At this stage - it doesn't
matter whether we're talking about
hard disks or the
solid state kind. But I
promise to return to that difference later - and to show why it could make
a difference to the calculation.
So - what do I mean by a disk-full of
data?
I'm not being tricky here. I mean simply a quantity of data
that is unique and incompressible - and fills up a disk.
When I started
thinking about this article a few years ago - I was going to phrase the question
like this...
"how many terabyte disks does it take to store a
terabyte of data?"
But now we've got 3TB disks - and one day
we'll have 10TB disks - and eventually
much bigger ones too.
I want to avoid you (or me) having to reach for a calculator when following
this article.
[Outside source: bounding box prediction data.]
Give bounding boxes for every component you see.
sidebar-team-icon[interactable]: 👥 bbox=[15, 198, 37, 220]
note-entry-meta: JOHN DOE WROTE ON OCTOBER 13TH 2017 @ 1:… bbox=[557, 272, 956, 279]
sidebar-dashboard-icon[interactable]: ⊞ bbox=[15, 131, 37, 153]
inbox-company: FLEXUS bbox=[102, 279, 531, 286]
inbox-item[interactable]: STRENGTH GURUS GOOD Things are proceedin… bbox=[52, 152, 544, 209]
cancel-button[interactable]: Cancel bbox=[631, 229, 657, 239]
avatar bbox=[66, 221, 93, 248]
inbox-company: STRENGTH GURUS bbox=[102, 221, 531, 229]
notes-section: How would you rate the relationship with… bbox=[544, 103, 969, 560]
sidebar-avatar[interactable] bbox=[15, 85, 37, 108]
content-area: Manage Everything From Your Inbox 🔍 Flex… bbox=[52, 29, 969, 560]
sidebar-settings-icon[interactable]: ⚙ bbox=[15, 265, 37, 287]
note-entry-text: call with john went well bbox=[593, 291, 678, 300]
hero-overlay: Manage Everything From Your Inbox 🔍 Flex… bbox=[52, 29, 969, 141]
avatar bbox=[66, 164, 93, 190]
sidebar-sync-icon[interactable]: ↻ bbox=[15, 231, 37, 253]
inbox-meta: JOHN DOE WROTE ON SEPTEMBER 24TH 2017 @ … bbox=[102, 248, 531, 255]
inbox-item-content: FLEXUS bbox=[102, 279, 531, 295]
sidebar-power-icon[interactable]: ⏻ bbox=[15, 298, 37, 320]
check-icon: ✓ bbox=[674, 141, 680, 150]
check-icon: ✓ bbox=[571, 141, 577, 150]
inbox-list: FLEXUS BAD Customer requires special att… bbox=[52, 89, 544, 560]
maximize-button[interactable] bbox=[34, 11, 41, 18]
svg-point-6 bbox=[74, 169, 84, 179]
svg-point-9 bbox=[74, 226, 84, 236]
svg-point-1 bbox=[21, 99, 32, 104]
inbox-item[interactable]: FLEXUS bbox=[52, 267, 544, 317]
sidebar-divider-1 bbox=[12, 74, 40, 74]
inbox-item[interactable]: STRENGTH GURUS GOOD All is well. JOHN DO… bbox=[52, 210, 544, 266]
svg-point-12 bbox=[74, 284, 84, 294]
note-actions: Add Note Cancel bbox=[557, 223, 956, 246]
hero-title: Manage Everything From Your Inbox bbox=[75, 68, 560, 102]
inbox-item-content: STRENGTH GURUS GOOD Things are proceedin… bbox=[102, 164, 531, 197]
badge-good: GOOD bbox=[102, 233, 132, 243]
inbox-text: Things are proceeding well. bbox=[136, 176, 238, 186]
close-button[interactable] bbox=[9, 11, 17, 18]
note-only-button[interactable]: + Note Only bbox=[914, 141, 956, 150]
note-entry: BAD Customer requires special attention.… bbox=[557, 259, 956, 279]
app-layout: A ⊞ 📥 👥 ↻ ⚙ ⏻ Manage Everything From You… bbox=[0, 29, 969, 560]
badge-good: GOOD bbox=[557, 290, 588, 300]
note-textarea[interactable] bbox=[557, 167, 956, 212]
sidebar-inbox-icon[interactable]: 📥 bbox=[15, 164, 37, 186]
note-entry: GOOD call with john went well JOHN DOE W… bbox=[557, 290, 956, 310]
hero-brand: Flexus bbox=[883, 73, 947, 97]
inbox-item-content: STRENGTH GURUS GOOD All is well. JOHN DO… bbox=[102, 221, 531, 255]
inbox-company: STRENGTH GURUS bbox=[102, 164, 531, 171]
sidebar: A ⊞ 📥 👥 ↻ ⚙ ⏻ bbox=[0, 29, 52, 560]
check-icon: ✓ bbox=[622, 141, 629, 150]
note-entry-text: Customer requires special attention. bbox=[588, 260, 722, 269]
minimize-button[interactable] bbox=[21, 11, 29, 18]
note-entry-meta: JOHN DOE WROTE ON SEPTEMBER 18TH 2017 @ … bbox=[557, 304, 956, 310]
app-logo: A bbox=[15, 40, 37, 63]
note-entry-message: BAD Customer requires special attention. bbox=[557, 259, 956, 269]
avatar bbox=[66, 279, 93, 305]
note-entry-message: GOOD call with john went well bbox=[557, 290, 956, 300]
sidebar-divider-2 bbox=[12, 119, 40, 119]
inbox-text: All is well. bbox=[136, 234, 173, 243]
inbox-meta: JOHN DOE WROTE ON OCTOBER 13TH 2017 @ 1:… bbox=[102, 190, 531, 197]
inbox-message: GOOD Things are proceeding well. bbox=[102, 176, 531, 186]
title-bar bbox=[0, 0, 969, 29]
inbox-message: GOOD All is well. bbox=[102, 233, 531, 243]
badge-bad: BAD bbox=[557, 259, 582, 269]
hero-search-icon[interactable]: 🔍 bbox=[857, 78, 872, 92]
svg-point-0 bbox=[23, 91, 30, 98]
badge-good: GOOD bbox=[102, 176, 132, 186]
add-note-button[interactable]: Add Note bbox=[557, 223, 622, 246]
Any maths involved will be the simple kind that can be done by
counting fingers (and toes).
Let's start...
It would be
perfectly reasonable to say. I've got a disk full of data. "A disk"
- is equal to one disk. So the answer to the question is one disk.
End of calculation. End of article.
Click
and go onto the next web page in your busy browsing day.
Did I
mention before? This data is very very valuable.
You're running a
VC backed start-up
company and it includes all the customer inquiries from your first month
emerging from stealth mode. Or it's the compressed digital output of that new
movie you've been editing - which everyone expects will be on the short list for
the next Oscar. Or it's this morning's orders for your online retailing
business. Just imagine whatever data it is that you wouldn't like to lose.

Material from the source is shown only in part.